Este cuento es de una mariposa llamada
Gary, era una mariposa muy común, al igual que sus amigos y familia le
encantaba volar y disfrutar del rico polen de las flores, pero había un
problema, era la mariposa más pequeña de su colonia; ya que siempre era la que
se cansaba primero y la que no podía viajar a largas distancias. Aunque nadie
la criticaba por eso, ninguna otra mariposa la tomaba muy en serio, siempre era
la debilucha y pequeñita. Un buen día,
sonó la alarma de la colonia de mariposas, Gary fue a investigar en
seguida que era lo que había pasado. El
motivo de la alarma era que la hija de la reina, la pequeña Dulce, quien apenas
era una pequeña oruga, había caído a un
grieta muy profunda pero con una diminuta abertura razón por la cual ninguno de
los guardias podía pasar.
Gary supo que había llegado el momento de demostrarles a
todos de lo que era capaz, y consiguió por fin encontrarle un uso a su pequeño
tamaño y se ofreció de voluntaria para traer a Dulce de regreso. La entrada de
la grieta era muy pequeña, incluso a Gary se le dificultó deslizarse por la
abertura, pero lo logró. Descendió hasta lo más profundo y encontró a la
pequeña Dulce llorando desesperada y con miedo.
– No
llores más pequeña – Dijo Gary – vine aquí a rescatarte.

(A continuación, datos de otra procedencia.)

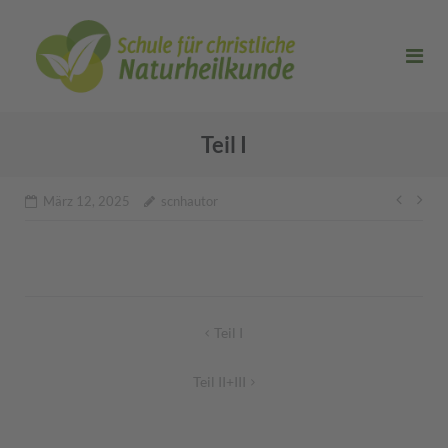
Direkt
zum
Inhalt
Teil I
Beitr
März 12, 2025
scnhautor
Beitragsnavigation
Teil I
Teil II+III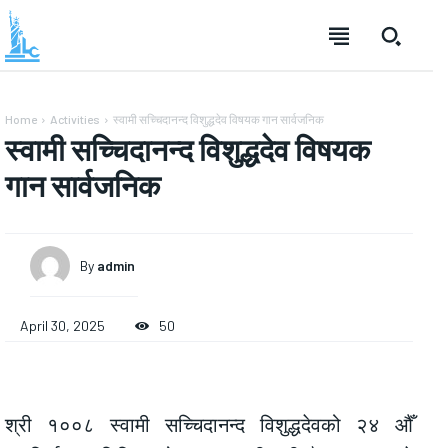
Home
Activities
स्वामी सच्चिदानन्द विशुद्धदेव विषयक गान सार्वजनिक
स्वामी सच्चिदानन्द विशुद्धदेव विषयक
गान सार्वजनिक
By
admin
April 30, 2025
50
श्री १००८ स्वामी सच्चिदानन्द विशुद्धदेवको २४ औँ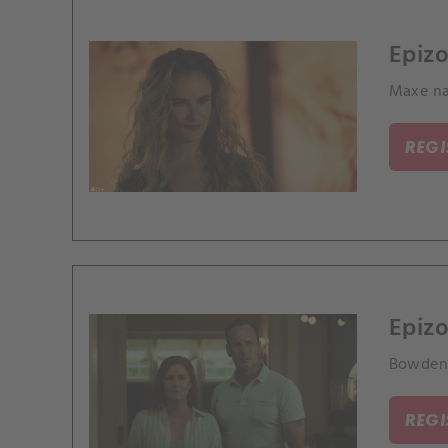
Epizo
Maxe na
REG
Epizo
Bowdeno
REG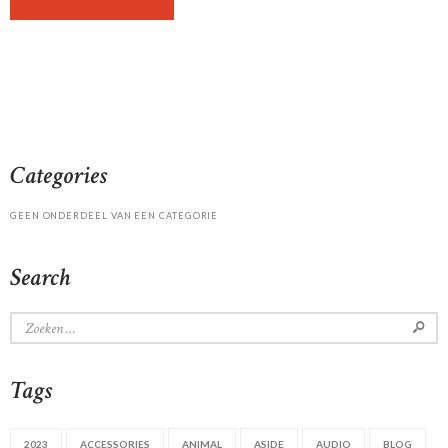
Categories
GEEN ONDERDEEL VAN EEN CATEGORIE
Search
Zoeken
naar:
Tags
2023
ACCESSORIES
ANIMAL
ASIDE
AUDIO
BLOG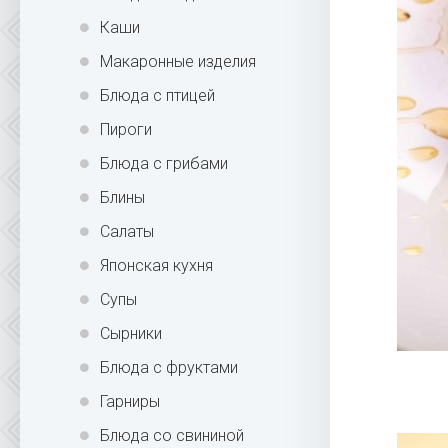
Каши
Макаронные изделия
Блюда с птицей
Пироги
Блюда с грибами
Блины
Салаты
Японская кухня
Супы
Сырники
Блюда с фруктами
Гарниры
Блюда со свининой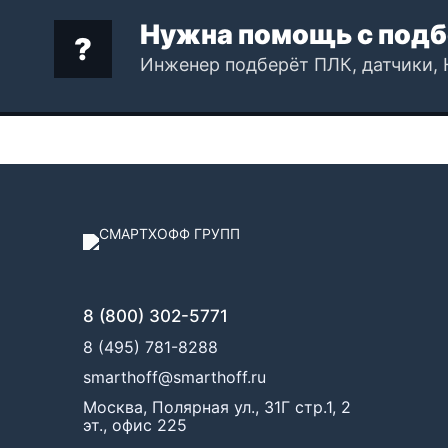
Нужна помощь с подб
Инженер подберёт ПЛК, датчики, 
8 (800) 302-5771
8 (495) 781-8288
smarthoff@smarthoff.ru
Москва, Полярная ул., 31Г стр.1, 2
эт., офис 225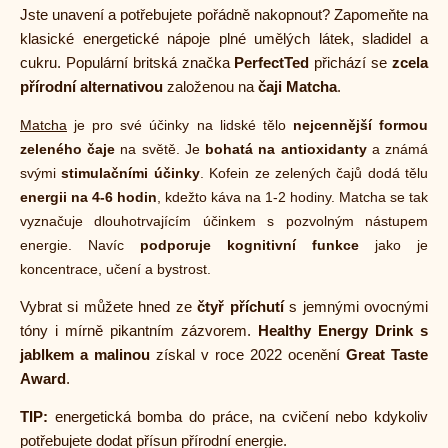
Jste unavení a potřebujete pořádně nakopnout? Zapomeňte na
klasické energetické nápoje plné umělých látek, sladidel a
cukru. Populární britská značka
PerfectTed
přichází se
zcela
přírodní alternativou
založenou na
čaji Matcha
.
Matcha
je pro své účinky na lidské tělo
nejcennější formou
zeleného čaje
na světě. Je
bohatá na antioxidanty
a známá
svými
stimulačními účinky
. Kofein ze zelených čajů dodá tělu
energii na 4-6 hodin
, kdežto káva na 1-2 hodiny. Matcha se tak
vyznačuje dlouhotrvajícím účinkem s pozvolným nástupem
energie. Navíc
podporuje kognitivní funkce
jako je
koncentrace, učení a bystrost.
Vybrat si můžete hned ze
čtyř příchutí
s jemnými ovocnými
tóny i mírně pikantním zázvorem.
Healthy Energy Drink s
jablkem a malinou
získal v roce 2022 ocenění
Great Taste
Award
.
TIP:
energetická bomba do práce, na cvičení nebo kdykoliv
potřebujete dodat přísun přírodní energie.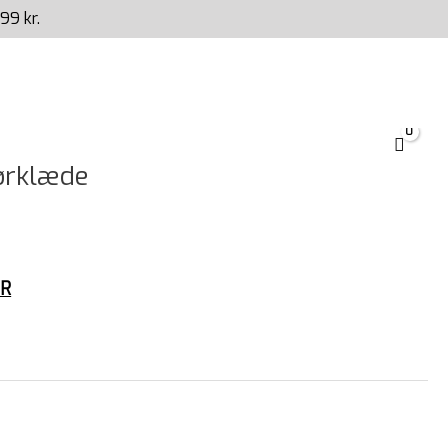
99 kr.
tørklæde
ER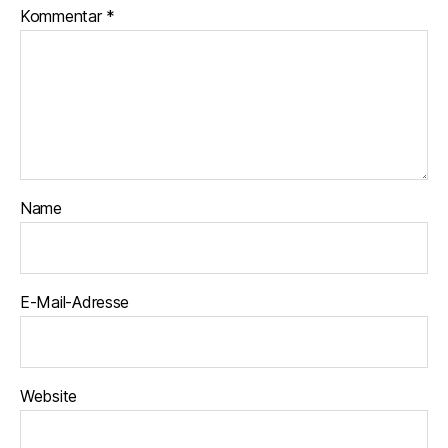
Kommentar
*
Name
E-Mail-Adresse
Website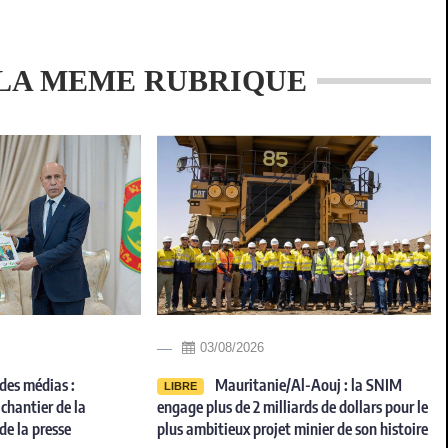
LA MEME RUBRIQUE
03/08/2026
des médias :
Mauritanie/Al-Aouj : la SNIM
LIBRE
chantier de la
engage plus de 2 milliards de dollars pour le
de la presse
plus ambitieux projet minier de son histoire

Todas las demás mariposas quedaron sorprendidas y
aplaudieron el acto heroico de Gary, quien fue nombrada con un título real por
su servicio al reino. Después de esa experiencia Gary aprendió que debemos de
usar nuestras cualidades para hacer cosas buenas y jamás debemos de permitir
que nuestra forma física sea un impedimento para que seamos felices.
Moraleja:
Nosotros
elegimos nuestro curso de acción, no somos libres de escoger las consecuencias
que conllevan nuestras acciones. No debemos culpar a nadie de nuestro destino,
nosotros somos los únicos responsables.